- WHAT THE TASK REQUIRES -
Give back the line containing "style with these high quality" along with every line after it, exactly, until the entries end.

***** EXERCISE INPUT *****

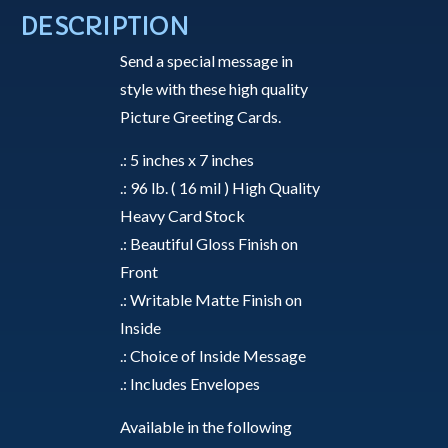
a
DESCRIPTION
New
Send a special message in
Family
style with these high quality
-
Picture Greeting Cards.
Greeting
Card
.: 5 inches x 7 inches
quantity
.: 96 lb. ( 16 mil ) High Quality
Heavy Card Stock
.: Beautiful Gloss Finish on
Front
.: Writable Matte Finish on
Inside
.: Choice of Inside Message
.: Includes Envelopes
Available in the following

*****

- THE ANSWER -
style with these high quality
-
Picture Greeting Cards.
Greeting
Card
.: 5 inches x 7 inches
quantity
.: 96 lb. ( 16 mil ) High Quality
Heavy Card Stock
.: Beautiful Gloss Finish on
Front
.: Writable Matte Finish on
Inside
.: Choice of Inside Message
.: Includes Envelopes
Available in the following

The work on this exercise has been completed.